Hank Paulson, Ben Bernanke and Tim Geithner during the Brookings Institution discussion.
The so-called living wills that the largest banks have to submit every year would not work in a financial panic, said Timothy Geithner and Ben Bernanke on Wednesday.
Living wills are plans to unwind a failing bank without government aid.
These plans would only work if the financial sector was relatively stable, the two former policymakers said.
“If the rest of the system was broadly OK, I think the [living wills] would work,” Bernanke, the former Fed chairman, said.

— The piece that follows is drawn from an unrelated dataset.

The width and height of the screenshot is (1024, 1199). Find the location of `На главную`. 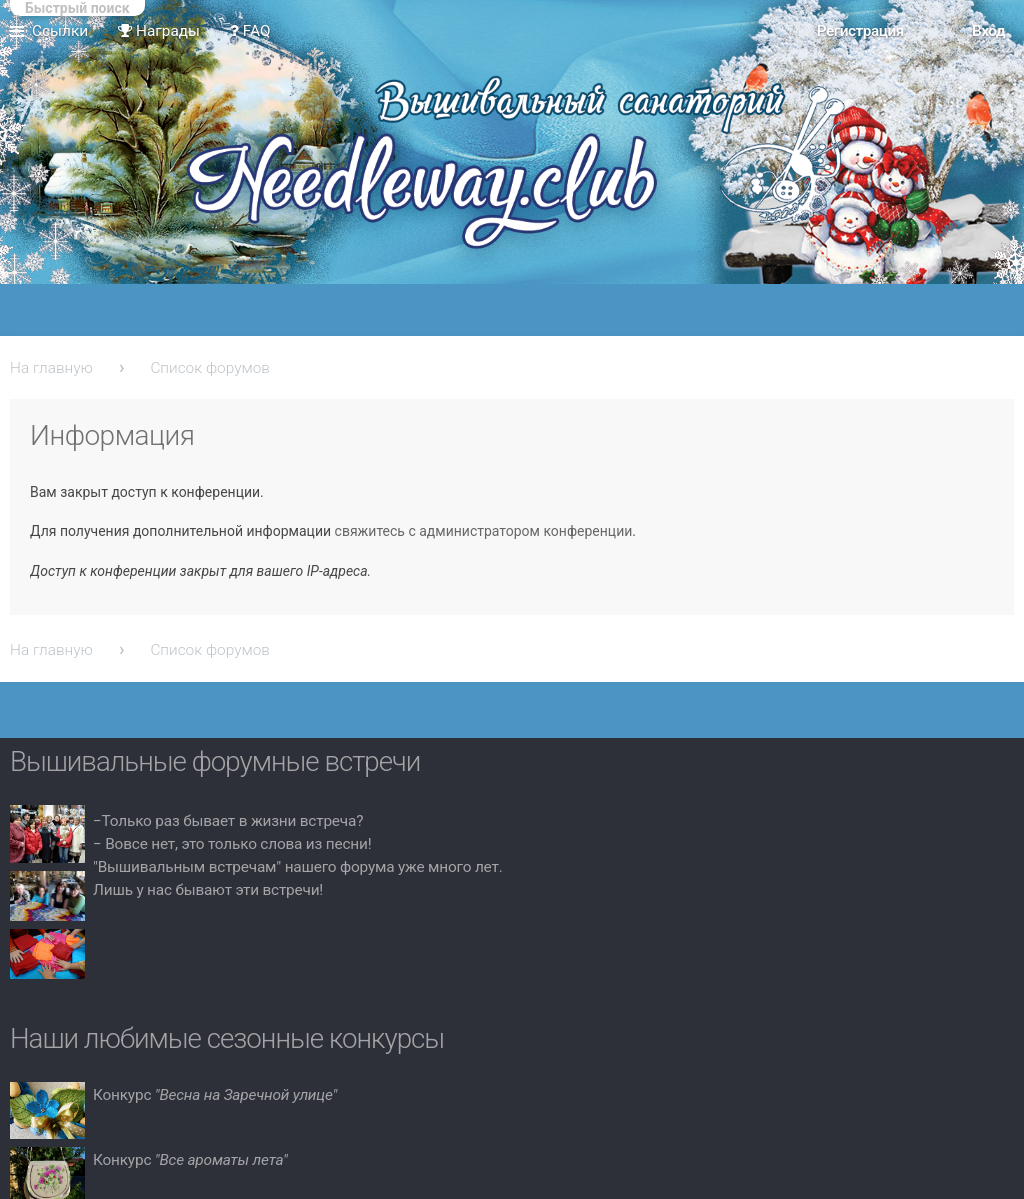 На главную is located at coordinates (51, 368).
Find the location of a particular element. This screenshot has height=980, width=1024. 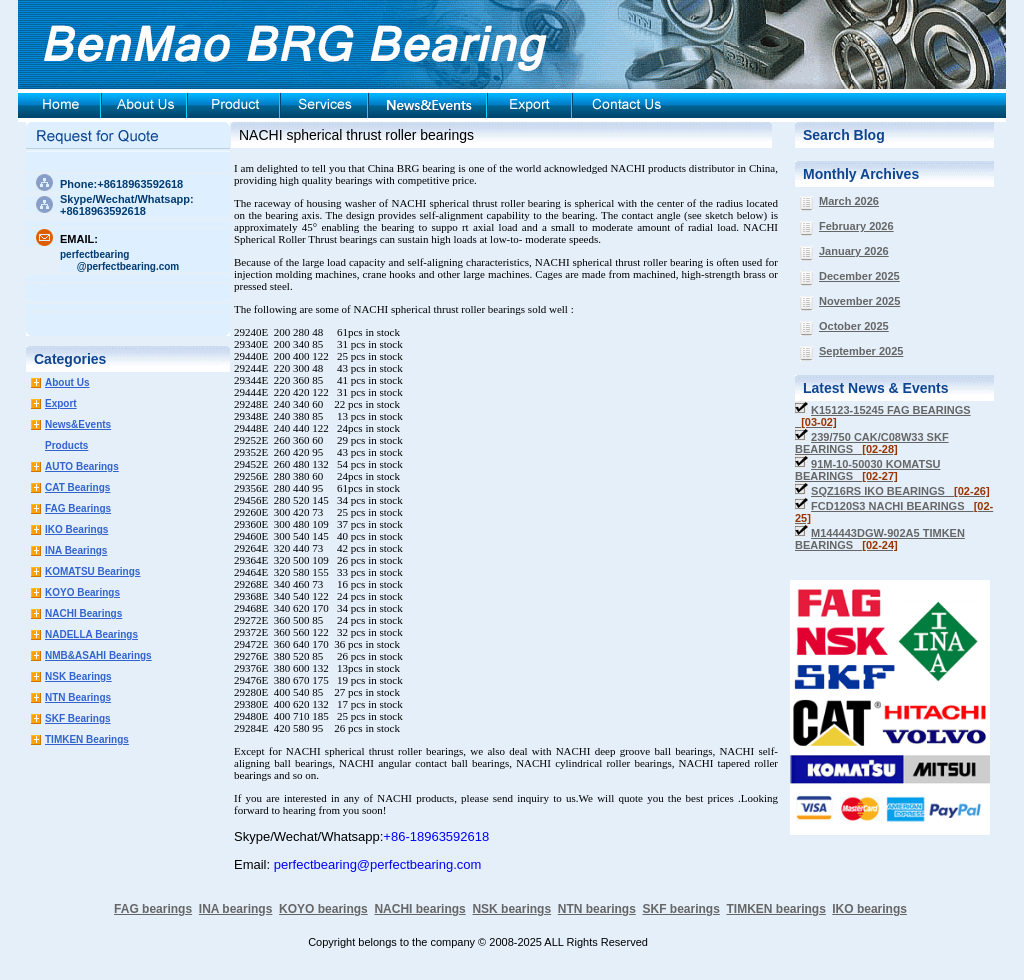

Bernanke and Geithner, a Treasury secretary in the Obama administration and formerly president of the New York Fed, discussed sources of future financial instability and the lessons form the financial crisis with another former Treasury Secretary Henry Paulson at a Brookings Institution event.
Geithner called the effort to combat financial instability a “forever war.”
Paulson said despite the dysfunction in politics, he remained optimistic that Washington would be able to rescue the economy again if there was another crisis.
The three policymakers all expressed regret that the American public still has profound doubts over the steps taken to protect the financial system in 2008-2010.
Geithner said that, during the heat of the crisis, his wife would look at him across the breakfast table with “a mix of despair and doubt,” that was later mirrored by the general public.
“We didn’t persuade the country that what we were doing was necessary,” Bernanke said.
Paulson agreed, saying the American people remain convinced that the $700 billion bailout was, in essence, a “reward for the arsonist.”
“People don’t like banks and during financial crises they really don’t like banks,” Paulson said.
However, Bernanke said he didn’t agree with the conventional wisdom that the source of populism now seen in American politics began in the wake of the fall of Lehman Brothers, a pivot point in the crisis.
“People have been saying the country was going in the wrong direction for the past 40 years,” he said. Slow social mobility and rising inequality have their roots in the economy well before 2008, he said.
The three leaders again defended their decision to push Lehman Brothers to declare bankruptcy in September 2008.
“The Fed alone had no option to save [Lehman] by lending,” Geithner said.
Bernanke said the decision over lending to Lehman was never a “narrow legal judgement” but a broader question of whether it was feasible to save the broker-dealer.
Giving Lehman a loan would only have sustained the company for a few days, he said.